# [Task brief]
Please filter the data below down to the lines holding the string "Nathan".

Segment Open

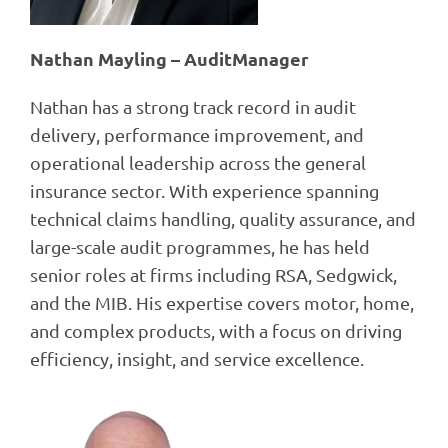
Nathan Mayling – AuditManager
Nathan has a strong track record in audit
delivery, performance improvement, and
operational leadership across the general
insurance sector. With experience spanning
technical claims handling, quality assurance, and
large-scale audit programmes, he has held
senior roles at firms including RSA, Sedgwick,
and the MIB. His expertise covers motor, home,
and complex products, with a focus on driving
efficiency, insight, and service excellence.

Segment Closed

# [Written solution]
Nathan Mayling – AuditManager
Nathan has a strong track record in audit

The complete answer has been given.